When we built Scripto — a GCSE language dictation practice app — the core loop sounded simple: generate a sentence, read it aloud, let the student write it on paper, take a photo, mark it. Four steps. Straightforward.

The last step turned out to be anything but.

The problem: real handwriting doesn't behave

Marking a dictation exercise by machine means comparing what a student wrote against the original sentence, word by word. The obvious approach is positional: compare word at index 0, then index 1, then index 2. If they match, it's correct. If not, it's wrong.

This breaks immediately the moment a student makes a realistic mistake.

Consider a French sentence: parce que tu es fatigué. A student, writing quickly on paper, might write parceque tu es fatigué — running the two words together. Now the written token count is 4, but the target token count is 5. Every word from that point on is off by one position. The student got four words right and merged two into one — but a positional comparison marks the entire rest of the sentence as wrong.

Or a student skips a word entirely. Same effect: a cascade of false errors for every word that follows.

These aren't edge cases. They're the most common things students do under pressure.

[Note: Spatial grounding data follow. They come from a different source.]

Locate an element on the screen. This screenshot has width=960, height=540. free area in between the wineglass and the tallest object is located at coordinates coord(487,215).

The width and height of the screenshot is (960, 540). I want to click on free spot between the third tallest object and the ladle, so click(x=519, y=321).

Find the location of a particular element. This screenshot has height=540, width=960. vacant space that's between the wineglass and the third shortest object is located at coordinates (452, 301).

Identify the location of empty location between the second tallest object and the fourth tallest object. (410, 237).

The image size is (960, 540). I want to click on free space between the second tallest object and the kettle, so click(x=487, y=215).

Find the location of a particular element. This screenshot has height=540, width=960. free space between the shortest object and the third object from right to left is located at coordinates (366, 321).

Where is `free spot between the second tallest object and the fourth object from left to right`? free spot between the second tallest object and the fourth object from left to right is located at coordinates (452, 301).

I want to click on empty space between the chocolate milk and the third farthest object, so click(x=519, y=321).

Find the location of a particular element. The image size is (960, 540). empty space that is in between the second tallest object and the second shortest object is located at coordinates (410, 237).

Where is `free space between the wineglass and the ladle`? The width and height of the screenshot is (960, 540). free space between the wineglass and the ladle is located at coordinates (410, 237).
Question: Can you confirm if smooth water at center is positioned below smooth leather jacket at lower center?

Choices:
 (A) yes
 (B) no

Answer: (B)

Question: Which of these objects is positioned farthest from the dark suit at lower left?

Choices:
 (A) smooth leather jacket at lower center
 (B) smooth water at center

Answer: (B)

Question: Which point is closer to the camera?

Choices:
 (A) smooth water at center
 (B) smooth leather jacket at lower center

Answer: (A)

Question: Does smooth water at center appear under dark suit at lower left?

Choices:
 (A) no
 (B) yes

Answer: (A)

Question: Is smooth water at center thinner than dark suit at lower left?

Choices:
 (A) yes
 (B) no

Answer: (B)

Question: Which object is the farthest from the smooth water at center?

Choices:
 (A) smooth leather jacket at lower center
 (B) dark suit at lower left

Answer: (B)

Why we couldn't just fix it in code

Classic sequence alignment (Levenshtein distance, Smith-Waterman, etc.) works at the character level, not the token level — and it doesn't understand language. It can tell you that parceque is close to parce and que combined, but it can't tell you why, or what the error means linguistically, or how to explain it to a 15-year-old student in plain English.

We also needed the assessment to handle:

  • Handwriting that GPT-4o has to read from a photo before it can even begin marking
  • Accents — é vs e is a real error in French; capitalisation is not
  • Explanations that are linguistically meaningful: "missing accent — should be é not e", not just "wrong"
  • A per-word result structure that the UI could render with inline red highlights

Trying to orchestrate all of that with handcrafted logic would have been a maintenance nightmare and would have produced worse results than what we ended up with.

The solution: let the model handle alignment

We gave the alignment problem entirely to GPT-4o. The assessment prompt instructs the model to:

  1. Read exactly what is written in the photo — transcribe it faithfully, not charitably
  2. Align the transcription against the target sentence using sequence alignment, not positional matching
  3. Handle merged words explicitly: if a student writes parceque, flag it as two errors (one for each target word it replaced), not one
  4. Return a structured per-word array: each target word with a status (correct, incorrect, or missing) and a plain-English explanation of any error

The model handles the full alignment. It understands that parceque is a collision of parce and que, that a missing word shifts all subsequent positions, and that word count mismatches should be resolved by finding the best alignment rather than forcing a one-to-one map.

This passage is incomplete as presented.